The human microbiome refers to the collection of trillions of micro-organisms living on and within us. The microbiome is inherently dynamic, changing due to factors including maturation of the gut in childhood, diet, environmental exposures, and medical interventions (Gerber, 2014). Recent studies have investigated the microbiome longitudinally in the context of various human diseases (e.g., diabetes (Kostic et al., 2015) or mortality after hematopoietic-cell transplantation (Peled et al., 2020)). Analyzing such time-series data is key to robustly linking the microbiome to disease and uncovering potentially causative relationships.

However, extracting meaningful information from these data sets is challenging. Human microbiome time-series studies have relatively few subjects, exhibit high degrees of subject-to-subject variability, and are typically imbalanced and irregularly temporally sampled (Gerber, 2014). Inherent aspects of microbiome data present additional challenges, including high-dimensionality, compositionality, zero inflation and complex dependencies among variables (Tsilimigras & Fodor, 2016).

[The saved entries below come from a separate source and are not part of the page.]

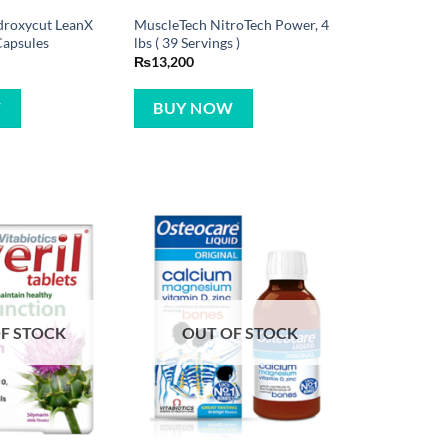
droxycut LeanX
MuscleTech NitroTech Power, 4
Capsules
lbs ( 39 Servings )
₨
13,200
W
BUY NOW
F STOCK
OUT OF STOCK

Model interpretability is also very important in microbiome studies, because researchers usually seek to generate testable biological hypotheses or inform clinical decisions. A key component of interpretability in this domain is phylogeny, or information about the evolutionary relationships among microbes, which is typically encoded in a tree structure with extant microbes or Operational Taxonomic Units [OTUs] forming the leaves of the tree. Such information is used by practitioners to interpret the relatedness of microbes identified through sequencing data, which allows one to make educated guesses about the phenotypic properties of the microbes (e.g., their potential to produce immune-modulating compounds) and to define conditions for isolating the microbes via culture-based techniques. Moreover, for microbiome data that is dynamic, meaningful interpretation must also take into account temporal information, e.g., *when* in the first year of life do we see changes in the microbiome that differentiate breast-fed versus formula-fed infants?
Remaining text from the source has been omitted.